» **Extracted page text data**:
Content starts

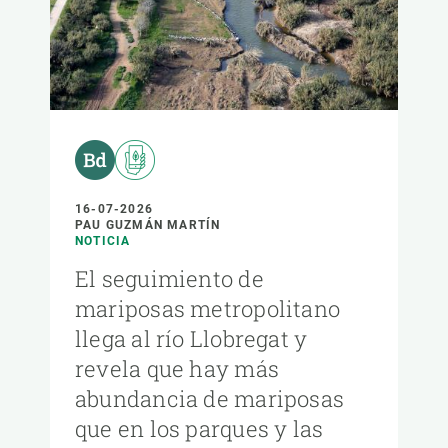
16-07-2026
PAU GUZMÁN MARTÍN
NOTICIA
El seguimiento de
mariposas metropolitano
llega al río Llobregat y
revela que hay más
abundancia de mariposas
que en los parques y las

Content ends

» **Assignment**:
Make an exact copy of the records shown above, without the pictures.

» **Exercise solution**:
16-07-2026
PAU GUZMÁN MARTÍN
NOTICIA
El seguimiento de
mariposas metropolitano
llega al río Llobregat y
revela que hay más
abundancia de mariposas
que en los parques y las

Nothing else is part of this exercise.